Ada María Magdalena Sierra (born 25 June 1966) is an Argentine architect and politician who served as a National Deputy from 2017 to 2021, elected in Buenos Aires Province. A member of the Justicialist Party, she was elected in 2017 as part of Unidad Ciudadana. Sierra previously served as a member of the Buenos Aires Province Senate from 2015 to 2017, representing the Third Electoral Section. Since 2021, she has been a member of the City Council of Avellaneda, a post she previously held as well.

Early and personal life
Sierra was born on 25 June 1966 in Buenos Aires. She studied architecture at the University of Buenos Aires, graduating in 2007. She is married to Jorge Ferraresi, former intendente of Avellaneda and current Minister of Territorial Development and Habitat in the cabinet of Alberto Fernández. Sierra and Ferraresi have two children.

Political career
Sierra was Undersecretary of Municipal Planning in Avellaneda from 2009 to 2013, during her husband's first term as mayor. In 2013, she ran for a seat in the Avellaneda City Council, as part of the Front for Victory list; she was elected. In the 2015 provincial elections, Sierra was elected as Provincial Senator for the Third Electoral Section.

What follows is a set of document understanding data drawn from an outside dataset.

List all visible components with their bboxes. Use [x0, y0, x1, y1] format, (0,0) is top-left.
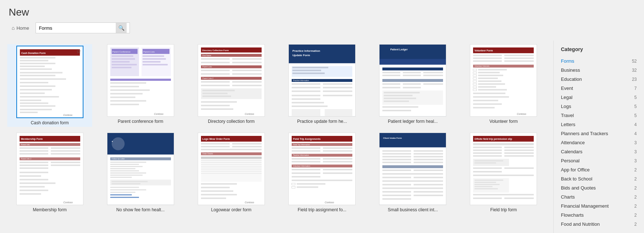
sidebar-item-planners-trackers[interactable]: Planners and Trackers4 — [554, 129, 644, 138]
svg-text:Contoso: Contoso — [154, 113, 163, 115]
sidebar-item-legal[interactable]: Legal5 — [554, 93, 644, 102]
svg-rect-191 — [110, 162, 146, 163]
svg-rect-93 — [292, 95, 320, 96]
svg-rect-261 — [380, 133, 446, 147]
svg-rect-9 — [20, 75, 55, 76]
template-item-directory-collection[interactable]: Directory Collection Form First Name Par… — [189, 44, 274, 127]
search-input[interactable] — [36, 24, 116, 33]
svg-rect-7 — [20, 68, 52, 70]
svg-rect-72 — [201, 101, 237, 103]
template-item-cash-donation[interactable]: Cash Donation Form Contoso ☆Cash donatio… — [7, 44, 92, 127]
svg-text:Field Trip Information: Field Trip Information — [293, 144, 310, 146]
template-item-field-trip-form[interactable]: Offsite field trip permission slip — [461, 133, 546, 212]
template-item-field-trip-assignment[interactable]: Field Trip Assignments Field Trip Inform… — [280, 133, 365, 212]
template-item-no-show-fee[interactable]: ● Follow Up Letter No show fee form heal… — [98, 133, 183, 212]
svg-rect-58 — [201, 70, 230, 71]
sidebar-item-letters[interactable]: Letters4 — [554, 120, 644, 129]
template-item-practice-update[interactable]: Practice Information Update Form Practic… — [280, 44, 365, 127]
search-button[interactable]: 🔍 — [116, 23, 127, 33]
sidebar-item-attendance[interactable]: Attendance3 — [554, 138, 644, 147]
svg-rect-83 — [292, 70, 321, 71]
svg-rect-84 — [292, 72, 325, 74]
svg-rect-293 — [473, 147, 502, 148]
svg-rect-312 — [475, 186, 492, 187]
svg-rect-97 — [292, 105, 328, 107]
svg-rect-311 — [475, 184, 500, 185]
sidebar-item-charts[interactable]: Charts2 — [554, 192, 644, 201]
sidebar-item-back-to-school[interactable]: Back to School2 — [554, 174, 644, 183]
svg-text:Directory Collection Form: Directory Collection Form — [202, 49, 229, 51]
svg-rect-282 — [414, 184, 443, 186]
svg-rect-301 — [473, 159, 509, 166]
svg-rect-252 — [323, 172, 352, 174]
main-content: Cash Donation Form Contoso ☆Cash donatio… — [0, 41, 644, 233]
template-thumb-membership: Membership Form Parent Info Parent Info … — [16, 133, 83, 205]
sidebar-item-calendars[interactable]: Calendars3 — [554, 147, 644, 156]
svg-rect-179 — [19, 183, 55, 184]
svg-text:Practice Information: Practice Information — [293, 80, 309, 82]
svg-rect-222 — [201, 167, 262, 167]
svg-text:Contoso: Contoso — [245, 201, 254, 204]
svg-rect-95 — [292, 98, 320, 100]
svg-rect-210 — [201, 143, 230, 145]
svg-rect-60 — [201, 73, 230, 75]
template-item-parent-conference[interactable]: Parent Conference Parent Lists Contoso P… — [98, 44, 183, 127]
svg-rect-276 — [414, 170, 443, 171]
template-item-membership[interactable]: Membership Form Parent Info Parent Info … — [7, 133, 92, 212]
svg-text:Parent Info 2: Parent Info 2 — [21, 158, 31, 160]
svg-rect-297 — [473, 152, 502, 154]
template-grid: Cash Donation Form Contoso ☆Cash donatio… — [7, 44, 546, 212]
sidebar-item-bids-quotes[interactable]: Bids and Quotes2 — [554, 183, 644, 192]
sidebar-item-business[interactable]: Business32 — [554, 66, 644, 75]
svg-rect-256 — [297, 183, 325, 185]
sidebar-item-personal[interactable]: Personal3 — [554, 156, 644, 165]
svg-rect-132 — [473, 61, 502, 62]
svg-rect-300 — [504, 155, 534, 157]
svg-text:Contoso: Contoso — [63, 201, 73, 204]
svg-rect-257 — [292, 186, 295, 188]
svg-rect-110 — [403, 75, 421, 76]
svg-rect-286 — [382, 195, 411, 196]
svg-rect-200 — [112, 181, 148, 182]
sidebar-item-logs[interactable]: Logs5 — [554, 102, 644, 111]
svg-rect-307 — [473, 175, 534, 176]
svg-rect-238 — [323, 147, 352, 149]
svg-rect-174 — [51, 165, 80, 166]
svg-rect-196 — [110, 172, 146, 174]
template-item-small-business-client[interactable]: Client Intake Form — [370, 133, 455, 212]
template-item-patient-ledger[interactable]: Patient Ledger Patient ledger form heal.… — [370, 44, 455, 127]
sidebar-item-event[interactable]: Event7 — [554, 84, 644, 93]
sidebar-item-flowcharts[interactable]: Flowcharts2 — [554, 211, 644, 220]
sidebar-item-education[interactable]: Education23 — [554, 75, 644, 84]
svg-rect-270 — [382, 159, 411, 160]
svg-rect-269 — [414, 156, 443, 157]
sidebar-scrollable[interactable]: Forms52Business32Education23Event7Legal5… — [554, 57, 644, 230]
svg-rect-199 — [110, 180, 171, 186]
home-label: Home — [16, 25, 29, 31]
svg-rect-201 — [112, 183, 140, 184]
page-title: New — [9, 7, 635, 18]
template-item-volunteer[interactable]: Volunteer Form Volunteer Interests — [461, 44, 546, 127]
svg-rect-5 — [20, 63, 55, 64]
sidebar-item-travel[interactable]: Travel5 — [554, 111, 644, 120]
sidebar-item-financial-management[interactable]: Financial Management2 — [554, 201, 644, 211]
svg-rect-101 — [380, 45, 446, 59]
template-item-logowear-order[interactable]: Logo Wear Order Form Order Details Conto… — [189, 133, 274, 212]
svg-rect-143 — [478, 78, 498, 79]
svg-rect-226 — [201, 183, 237, 185]
svg-rect-38 — [110, 79, 171, 81]
svg-rect-156 — [473, 107, 495, 108]
svg-text:Contoso: Contoso — [517, 113, 526, 115]
svg-rect-182 — [19, 193, 41, 195]
template-label-field-trip-form: Field trip form — [490, 207, 517, 212]
svg-text:Parent Lists: Parent Lists — [202, 66, 212, 68]
home-button[interactable]: ⌂ Home — [9, 24, 32, 32]
svg-rect-108 — [423, 72, 443, 73]
sidebar-item-forms[interactable]: Forms52 — [554, 57, 644, 66]
svg-text:Order Details: Order Details — [202, 153, 213, 155]
sidebar-item-food-nutrition[interactable]: Food and Nutrition2 — [554, 220, 644, 229]
svg-rect-103 — [380, 59, 446, 65]
svg-rect-44 — [110, 100, 146, 101]
svg-rect-264 — [382, 150, 411, 152]
sidebar-item-app-for-office[interactable]: App for Office2 — [554, 165, 644, 174]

Sierra ran for a seat in the Argentine Chamber of Deputies in the 2017 legislative election; she was the 11th candidate in the Unidad Ciudadana list in Buenos Aires Province. The Unidad Ciudadana list received 36.28% of the votes, and Sierra made it past the D'Hondt cut to be elected. She was sworn in on 6 December 2017.

As a national deputy, Sierra formed part of the parliamentary commissions on Habitat and Urban Planning, Addiction Prevention, Sports, Disabilities, Women and Diversity, Municipal Affairs, and Public Works. She was a supporter of the 2020 Voluntary Interruption of Pregnancy bill, which legalized abortion in Argentina.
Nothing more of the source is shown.